Without decisive action, the incoming health secretary risks sleepwalking towards an ever-worsening healthcare crisis, suggests Santosh Sahu, founder & CEO of Charac

Although it has only been two months since his previous tenure as health secretary, Steve Barclay inherits a daunting in-tray.

The challenges facing the NHS have only grown under his predecessor’s watch. NHS waiting times earlier this month reached record levels, reaching 7 million for the first time in its history.[1]

Alongside this, Rishi Sunak’s government inherits the daunting task of plugging a £60 billion hole in the public finances caused by economic instability. The chancellor has already indicated that this money will come from further departmental efficiencies and has not ruled out cuts to the NHS budget.

This perfect storm poses a serious threat to the long-term stability of the UK’s health ecosystem, and the health secretary must take decisive action if it is to continue to deliver on its founding constitution.

During his last tenure in office, the health secretary indicated his desire to develop a ‘Pharmacy First’ model which would ease the pressure on hospitals and free up vital resources. As he returns to office, the health secretary must ensure that this is at the forefront of his plans to reform the NHS.

Backing community pharmacies

However, implementing a Pharmacy First model within the healthcare system relies upon providing community pharmacies with the right tools they need to effectively deliver a full range of services to their local communities.

Many community pharmacies are facing a recruitment crisis, with a recent study revealing that over 90% of pharmacies are experiencing staff shortages.[2] At a time where community pharmacies are witnessing record dispensing levels, these critical cornerstones on the high street will in turn struggle to keep up with growing demands.[3]

In a world where consumers increasingly expect to be able to gain access to good and services online, community pharmacies need to catch up and join the digital revolution.
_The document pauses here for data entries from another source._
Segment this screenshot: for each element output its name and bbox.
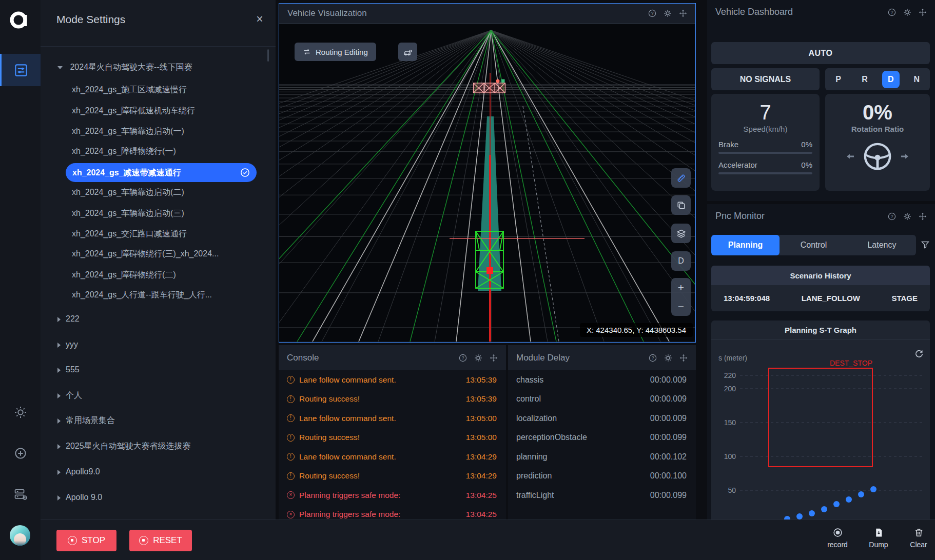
tree-item[interactable]: xh_2024_gs_施工区域减速慢行 bbox=[41, 82, 276, 97]
routing-tool-button[interactable] bbox=[398, 43, 417, 61]
apollo-logo-icon bbox=[9, 8, 31, 31]
copy-view-button[interactable] bbox=[671, 195, 691, 215]
svg-text:?: ? bbox=[652, 355, 654, 361]
warning-icon bbox=[287, 395, 295, 403]
dest-stop-label: DEST_STOP bbox=[830, 359, 872, 367]
tree-item[interactable]: xh_2024_gs_障碍物绕行(一) bbox=[41, 144, 276, 159]
tree-item-selected[interactable]: xh_2024_gs_减速带减速通行 bbox=[66, 163, 257, 182]
tree-label: xh_2024_gs_交汇路口减速通行 bbox=[72, 229, 187, 238]
clear-button[interactable]: Clear bbox=[901, 527, 935, 549]
tree-label: xh_2024_gs_障碍低速机动车绕行 bbox=[72, 106, 195, 115]
console-entry: Routing success!13:05:39 bbox=[279, 390, 506, 409]
reset-button[interactable]: RESET bbox=[129, 530, 192, 551]
chevron-right-icon bbox=[57, 343, 61, 348]
y-tick: 50 bbox=[728, 486, 736, 494]
tab-control[interactable]: Control bbox=[780, 235, 848, 255]
tree-group[interactable]: 222 bbox=[41, 311, 276, 327]
tree-item[interactable]: xh_2024_gs_车辆靠边启动(三) bbox=[41, 206, 276, 221]
dreamview-d-button[interactable]: D bbox=[671, 251, 691, 271]
tab-planning[interactable]: Planning bbox=[711, 235, 780, 255]
tree-group[interactable]: 个人 bbox=[41, 388, 276, 403]
tab-latency[interactable]: Latency bbox=[848, 235, 916, 255]
check-circle-icon bbox=[240, 168, 250, 177]
chevron-right-icon bbox=[57, 418, 61, 424]
move-panel-icon[interactable] bbox=[919, 212, 927, 221]
help-icon[interactable]: ? bbox=[648, 9, 656, 17]
theme-toggle-button[interactable] bbox=[0, 396, 41, 428]
settings-gear-icon[interactable] bbox=[664, 354, 672, 362]
record-button[interactable]: record bbox=[820, 527, 855, 549]
ruler-tool-button[interactable] bbox=[671, 168, 691, 188]
tree-group[interactable]: yyy bbox=[41, 337, 276, 352]
help-icon[interactable]: ? bbox=[649, 354, 657, 362]
module-delay-row: planning00:00.102 bbox=[508, 447, 696, 467]
pnc-tabs: Planning Control Latency bbox=[711, 235, 916, 255]
add-panel-button[interactable] bbox=[0, 437, 41, 469]
resource-manager-button[interactable] bbox=[0, 478, 41, 510]
tree-item[interactable]: xh_2024_gs_车辆靠边启动(一) bbox=[41, 124, 276, 139]
tree-group[interactable]: 2024星火自动驾驶大赛--线下国赛 bbox=[41, 59, 276, 75]
chevron-right-icon bbox=[57, 444, 61, 449]
zoom-out-button[interactable]: − bbox=[671, 297, 691, 316]
reset-icon bbox=[139, 536, 148, 545]
routing-editing-label: Routing Editing bbox=[316, 48, 368, 56]
dump-label: Dump bbox=[869, 541, 888, 549]
move-panel-icon[interactable] bbox=[679, 9, 687, 17]
driving-mode-indicator: AUTO bbox=[711, 42, 930, 64]
help-icon[interactable]: ? bbox=[888, 212, 896, 221]
icon-rail bbox=[0, 0, 41, 560]
tree-item[interactable]: xh_2024_gs_障碍物绕行(三)_xh_2024... bbox=[41, 246, 276, 262]
settings-gear-icon[interactable] bbox=[664, 9, 672, 17]
console-header: Console ? bbox=[279, 345, 506, 370]
gear-n: N bbox=[904, 75, 930, 84]
tree-item[interactable]: xh_2024_gs_障碍物绕行(二) bbox=[41, 267, 276, 283]
record-icon bbox=[832, 527, 843, 538]
move-panel-icon[interactable] bbox=[679, 354, 688, 362]
tree-item[interactable]: xh_2024_gs_人行道--跟车行驶_人行... bbox=[41, 287, 276, 303]
y-tick: 150 bbox=[724, 418, 736, 427]
console-entry: Routing success!13:05:00 bbox=[279, 428, 506, 448]
settings-gear-icon[interactable] bbox=[474, 354, 482, 362]
tree-label: Apollo9.0 bbox=[66, 467, 100, 476]
vehicle-dashboard-panel: Vehicle Dashboard ? AUTO NO SIGNALS P R … bbox=[707, 0, 935, 201]
plus-circle-icon bbox=[14, 447, 27, 460]
move-panel-icon[interactable] bbox=[490, 354, 498, 362]
close-icon[interactable] bbox=[252, 12, 267, 27]
tree-group[interactable]: 2025星火自动驾驶大赛省级选拔赛 bbox=[41, 438, 276, 454]
help-icon[interactable]: ? bbox=[888, 8, 896, 16]
panel-title: Vehicle Dashboard bbox=[715, 7, 793, 17]
console-entry: Lane follow command sent.13:05:39 bbox=[279, 370, 506, 390]
tree-group[interactable]: 常用场景集合 bbox=[41, 413, 276, 428]
help-icon[interactable]: ? bbox=[459, 354, 467, 362]
chevron-right-icon bbox=[57, 495, 61, 501]
settings-gear-icon[interactable] bbox=[903, 8, 911, 16]
layers-button[interactable] bbox=[671, 224, 691, 243]
mode-settings-panel-button[interactable] bbox=[0, 54, 41, 86]
3d-scene[interactable]: Routing Editing bbox=[279, 24, 695, 342]
brake-value: 0% bbox=[801, 140, 812, 149]
stop-button[interactable]: STOP bbox=[56, 530, 116, 551]
dump-button[interactable]: Dump bbox=[861, 527, 897, 549]
record-label: record bbox=[827, 541, 848, 549]
zoom-in-button[interactable]: + bbox=[671, 278, 691, 297]
tree-group[interactable]: Apollo9.0 bbox=[41, 464, 276, 479]
routing-editing-button[interactable]: Routing Editing bbox=[295, 43, 376, 61]
tree-label: 2025星火自动驾驶大赛省级选拔赛 bbox=[66, 442, 191, 450]
stop-label: STOP bbox=[82, 535, 105, 546]
3d-scene-svg bbox=[279, 24, 695, 342]
obstacle-box bbox=[474, 83, 505, 93]
filter-icon[interactable] bbox=[921, 240, 930, 249]
tree-group[interactable]: 555 bbox=[41, 362, 276, 377]
user-avatar[interactable] bbox=[10, 525, 30, 546]
tree-item[interactable]: xh_2024_gs_车辆靠边启动(二) bbox=[41, 185, 276, 200]
chevron-right-icon bbox=[57, 317, 61, 322]
tree-item[interactable]: xh_2024_gs_交汇路口减速通行 bbox=[41, 226, 276, 242]
tree-group[interactable]: Apollo 9.0 bbox=[41, 490, 276, 505]
tree-item[interactable]: xh_2024_gs_障碍低速机动车绕行 bbox=[41, 103, 276, 118]
clear-label: Clear bbox=[910, 541, 927, 549]
move-panel-icon[interactable] bbox=[919, 8, 927, 16]
settings-gear-icon[interactable] bbox=[903, 212, 911, 221]
panel-title: Module Delay bbox=[516, 353, 570, 363]
console-entry: Planning triggers safe mode:13:04:25 bbox=[279, 486, 506, 505]
refresh-icon[interactable] bbox=[914, 349, 924, 358]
Through helping community pharmacies gain access to time-saving digital platforms, pharmacists will be able free up the time and manpower that might otherwise prevent them from delivering other important services to their local communities. Disruptive start-ups such as Charac play a critical role in shaping the future of the industry. Charac’s app enables pharmacies to manage prescriptions and book consultations from a laptop, tablet or mobile, saving valuable time while broadening the services the pharmacies typically offer.

Raising awareness

Vital to the success of a pharmacy first approach will be raising awareness around the services that community pharmacies can offer. There are over 35 medical conditions that no longer require a prescription from a GP, and under new NHS pilot scheme, pharmacists will be able to refer patients directly to cancer specialists if they spot any ‘red flag’ symptoms.
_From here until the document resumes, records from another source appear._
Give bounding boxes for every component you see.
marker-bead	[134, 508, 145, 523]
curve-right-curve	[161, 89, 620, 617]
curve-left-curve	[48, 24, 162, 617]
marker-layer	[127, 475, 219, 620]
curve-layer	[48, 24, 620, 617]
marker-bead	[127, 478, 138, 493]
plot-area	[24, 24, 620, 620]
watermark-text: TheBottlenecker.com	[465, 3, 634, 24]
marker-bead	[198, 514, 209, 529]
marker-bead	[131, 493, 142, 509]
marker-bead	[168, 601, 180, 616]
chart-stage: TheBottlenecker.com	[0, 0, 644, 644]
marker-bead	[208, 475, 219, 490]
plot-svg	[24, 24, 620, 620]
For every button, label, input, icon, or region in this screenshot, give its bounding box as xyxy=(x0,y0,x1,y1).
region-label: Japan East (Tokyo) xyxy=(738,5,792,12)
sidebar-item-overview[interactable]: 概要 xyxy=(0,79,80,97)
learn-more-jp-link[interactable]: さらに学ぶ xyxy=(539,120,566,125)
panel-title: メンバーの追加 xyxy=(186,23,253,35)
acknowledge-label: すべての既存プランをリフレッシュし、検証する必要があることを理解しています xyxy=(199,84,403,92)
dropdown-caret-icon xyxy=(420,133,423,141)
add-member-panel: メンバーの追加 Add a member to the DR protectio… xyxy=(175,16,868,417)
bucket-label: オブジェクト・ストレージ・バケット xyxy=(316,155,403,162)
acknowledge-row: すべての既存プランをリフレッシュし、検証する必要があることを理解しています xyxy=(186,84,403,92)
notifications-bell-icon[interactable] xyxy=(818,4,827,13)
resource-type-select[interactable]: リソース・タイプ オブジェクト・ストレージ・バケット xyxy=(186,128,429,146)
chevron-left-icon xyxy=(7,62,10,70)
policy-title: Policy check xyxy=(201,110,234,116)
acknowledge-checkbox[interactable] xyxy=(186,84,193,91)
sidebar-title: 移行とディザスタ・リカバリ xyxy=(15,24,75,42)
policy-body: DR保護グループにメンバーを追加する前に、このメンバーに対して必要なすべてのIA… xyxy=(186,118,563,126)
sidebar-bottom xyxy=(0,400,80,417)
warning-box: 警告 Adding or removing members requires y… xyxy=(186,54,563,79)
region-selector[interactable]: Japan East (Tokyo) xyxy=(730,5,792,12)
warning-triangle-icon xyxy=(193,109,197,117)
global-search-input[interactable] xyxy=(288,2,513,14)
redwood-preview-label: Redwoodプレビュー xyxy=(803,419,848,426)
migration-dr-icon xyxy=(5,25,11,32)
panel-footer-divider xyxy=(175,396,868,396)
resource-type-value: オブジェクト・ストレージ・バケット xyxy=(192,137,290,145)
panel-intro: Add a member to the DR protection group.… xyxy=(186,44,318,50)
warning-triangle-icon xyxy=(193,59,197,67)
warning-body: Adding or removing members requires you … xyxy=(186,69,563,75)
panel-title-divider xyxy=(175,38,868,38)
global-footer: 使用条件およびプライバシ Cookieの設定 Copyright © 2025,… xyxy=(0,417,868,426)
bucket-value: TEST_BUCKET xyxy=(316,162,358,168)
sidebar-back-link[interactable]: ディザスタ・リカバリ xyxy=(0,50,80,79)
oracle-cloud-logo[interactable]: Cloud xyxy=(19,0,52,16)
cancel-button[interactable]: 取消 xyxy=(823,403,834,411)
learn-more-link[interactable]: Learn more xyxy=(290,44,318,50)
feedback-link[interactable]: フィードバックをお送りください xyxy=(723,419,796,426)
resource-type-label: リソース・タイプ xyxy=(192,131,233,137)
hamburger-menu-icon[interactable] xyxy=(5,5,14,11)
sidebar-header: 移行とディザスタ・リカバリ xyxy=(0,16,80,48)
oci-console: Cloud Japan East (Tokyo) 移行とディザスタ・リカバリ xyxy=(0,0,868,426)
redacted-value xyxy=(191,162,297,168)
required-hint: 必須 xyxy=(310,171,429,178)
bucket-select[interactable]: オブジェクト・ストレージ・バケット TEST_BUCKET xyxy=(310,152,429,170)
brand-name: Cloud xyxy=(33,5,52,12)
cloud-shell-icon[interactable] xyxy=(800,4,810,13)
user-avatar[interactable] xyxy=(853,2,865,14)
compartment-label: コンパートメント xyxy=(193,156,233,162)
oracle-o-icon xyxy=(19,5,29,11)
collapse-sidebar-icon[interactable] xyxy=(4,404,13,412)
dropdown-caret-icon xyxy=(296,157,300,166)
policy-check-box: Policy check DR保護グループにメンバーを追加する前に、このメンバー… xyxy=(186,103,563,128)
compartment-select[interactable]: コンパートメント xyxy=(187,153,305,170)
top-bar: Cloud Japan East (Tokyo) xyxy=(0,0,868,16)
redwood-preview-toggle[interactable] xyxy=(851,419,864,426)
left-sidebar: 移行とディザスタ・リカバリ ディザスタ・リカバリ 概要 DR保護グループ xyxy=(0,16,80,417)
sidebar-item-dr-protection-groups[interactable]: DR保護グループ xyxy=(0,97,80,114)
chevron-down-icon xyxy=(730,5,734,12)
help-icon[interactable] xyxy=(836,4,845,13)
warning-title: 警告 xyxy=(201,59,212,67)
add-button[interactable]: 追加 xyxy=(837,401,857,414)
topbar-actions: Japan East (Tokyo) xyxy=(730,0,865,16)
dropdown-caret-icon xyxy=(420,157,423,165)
However, communities are still unaware of the services which community pharmacies provide. In a recent survey, only 5.8% were aware that blood pressure checks could be performed at their local community pharmacy.[4]
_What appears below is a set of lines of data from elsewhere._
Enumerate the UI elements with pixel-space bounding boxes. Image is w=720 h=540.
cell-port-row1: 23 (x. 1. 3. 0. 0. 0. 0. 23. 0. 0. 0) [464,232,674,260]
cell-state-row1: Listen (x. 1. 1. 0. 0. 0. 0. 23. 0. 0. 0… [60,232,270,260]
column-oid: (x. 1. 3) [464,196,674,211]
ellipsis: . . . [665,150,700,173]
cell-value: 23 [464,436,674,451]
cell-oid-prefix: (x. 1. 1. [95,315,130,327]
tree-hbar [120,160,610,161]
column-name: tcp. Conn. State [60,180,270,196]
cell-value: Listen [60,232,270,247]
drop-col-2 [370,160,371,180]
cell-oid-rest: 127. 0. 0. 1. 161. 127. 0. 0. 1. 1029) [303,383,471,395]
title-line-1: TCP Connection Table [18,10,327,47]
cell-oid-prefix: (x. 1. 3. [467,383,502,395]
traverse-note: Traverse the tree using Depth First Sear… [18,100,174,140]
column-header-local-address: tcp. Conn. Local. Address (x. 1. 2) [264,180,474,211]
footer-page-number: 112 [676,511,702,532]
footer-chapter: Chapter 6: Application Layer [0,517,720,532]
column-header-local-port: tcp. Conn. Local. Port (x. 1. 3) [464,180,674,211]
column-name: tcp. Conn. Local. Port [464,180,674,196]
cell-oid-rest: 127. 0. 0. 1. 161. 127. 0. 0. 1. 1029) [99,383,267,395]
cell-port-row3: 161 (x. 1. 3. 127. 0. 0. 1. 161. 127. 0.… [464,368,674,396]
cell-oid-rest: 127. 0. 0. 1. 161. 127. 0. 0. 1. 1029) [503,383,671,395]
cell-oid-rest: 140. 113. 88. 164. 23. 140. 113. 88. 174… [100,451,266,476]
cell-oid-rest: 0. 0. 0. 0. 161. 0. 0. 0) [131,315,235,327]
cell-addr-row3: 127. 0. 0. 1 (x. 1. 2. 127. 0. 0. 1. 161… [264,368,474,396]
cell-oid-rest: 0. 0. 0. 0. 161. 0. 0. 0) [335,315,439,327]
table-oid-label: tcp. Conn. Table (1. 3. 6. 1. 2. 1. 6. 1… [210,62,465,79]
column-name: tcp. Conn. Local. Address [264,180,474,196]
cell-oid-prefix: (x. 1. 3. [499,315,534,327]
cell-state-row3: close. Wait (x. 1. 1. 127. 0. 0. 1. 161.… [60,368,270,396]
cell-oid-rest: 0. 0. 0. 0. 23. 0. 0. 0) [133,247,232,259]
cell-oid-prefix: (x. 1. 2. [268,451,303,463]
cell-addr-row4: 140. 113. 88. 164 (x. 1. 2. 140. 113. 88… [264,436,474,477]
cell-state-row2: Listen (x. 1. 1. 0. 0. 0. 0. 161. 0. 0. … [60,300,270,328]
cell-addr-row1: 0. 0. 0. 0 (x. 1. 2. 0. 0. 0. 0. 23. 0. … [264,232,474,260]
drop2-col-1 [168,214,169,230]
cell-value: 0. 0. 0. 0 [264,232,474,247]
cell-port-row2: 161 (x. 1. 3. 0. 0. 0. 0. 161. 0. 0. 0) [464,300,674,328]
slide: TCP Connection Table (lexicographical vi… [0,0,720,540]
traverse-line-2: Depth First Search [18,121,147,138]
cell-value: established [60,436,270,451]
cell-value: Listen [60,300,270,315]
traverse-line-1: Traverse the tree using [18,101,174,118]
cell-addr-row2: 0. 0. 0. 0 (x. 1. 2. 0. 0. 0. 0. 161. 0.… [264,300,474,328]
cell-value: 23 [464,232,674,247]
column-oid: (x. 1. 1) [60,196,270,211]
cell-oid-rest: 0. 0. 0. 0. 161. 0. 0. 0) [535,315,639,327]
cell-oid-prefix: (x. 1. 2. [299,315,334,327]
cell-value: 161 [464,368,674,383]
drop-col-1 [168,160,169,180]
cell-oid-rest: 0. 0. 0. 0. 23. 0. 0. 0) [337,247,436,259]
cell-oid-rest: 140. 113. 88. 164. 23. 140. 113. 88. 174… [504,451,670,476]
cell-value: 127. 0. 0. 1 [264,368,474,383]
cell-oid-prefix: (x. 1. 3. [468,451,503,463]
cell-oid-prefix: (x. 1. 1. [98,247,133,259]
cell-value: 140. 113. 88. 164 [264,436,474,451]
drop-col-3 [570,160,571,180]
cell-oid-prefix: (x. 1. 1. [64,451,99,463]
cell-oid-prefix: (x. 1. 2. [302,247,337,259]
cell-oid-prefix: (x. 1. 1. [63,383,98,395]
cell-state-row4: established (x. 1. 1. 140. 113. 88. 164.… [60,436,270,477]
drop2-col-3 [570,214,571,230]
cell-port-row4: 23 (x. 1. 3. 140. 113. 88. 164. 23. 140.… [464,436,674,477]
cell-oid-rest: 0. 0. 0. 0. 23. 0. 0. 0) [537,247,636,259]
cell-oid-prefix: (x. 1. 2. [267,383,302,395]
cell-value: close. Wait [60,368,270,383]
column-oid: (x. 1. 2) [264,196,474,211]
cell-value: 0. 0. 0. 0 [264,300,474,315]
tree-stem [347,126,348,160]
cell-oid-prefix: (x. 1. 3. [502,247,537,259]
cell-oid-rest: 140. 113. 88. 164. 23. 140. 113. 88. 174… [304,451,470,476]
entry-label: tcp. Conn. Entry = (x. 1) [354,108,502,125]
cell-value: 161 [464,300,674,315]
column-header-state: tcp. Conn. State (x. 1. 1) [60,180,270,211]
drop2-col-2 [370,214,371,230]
To truly realise the potential of community pharmacies, the health secretary needs to ensure that any renewed pharmacy first approach is accompanied by a concentrated effort to raise awareness around the key services pharmacists can offer on both a national and local level.

Tacking health inequality

Empowering community pharmacies to help deliver a pharmacy first approach will also be a key first step in addressing the vital issue of health inequality in the UK. Between 2015 and 2022, over 40% of permanent community pharmacy closures took place in 20% of the most deprived areas of England.[5]

Denied access to community pharmacies, as the increasing impact of the cost-of-living crisis is felt by communities in these areas, means the most vulnerable within our society risk falling through the cracks of our healthcare system.

Without decisive action, the incoming health secretary risks sleepwalking towards an ever-worsening healthcare crisis which threatens the ‘levelling up’ agenda on which his party was elected in 2019. However, through creating an enhanced role for pharmacists, the health secretary can create a more sustainable healthcare ecosystem capable of delivering on the NHS’s founding principles.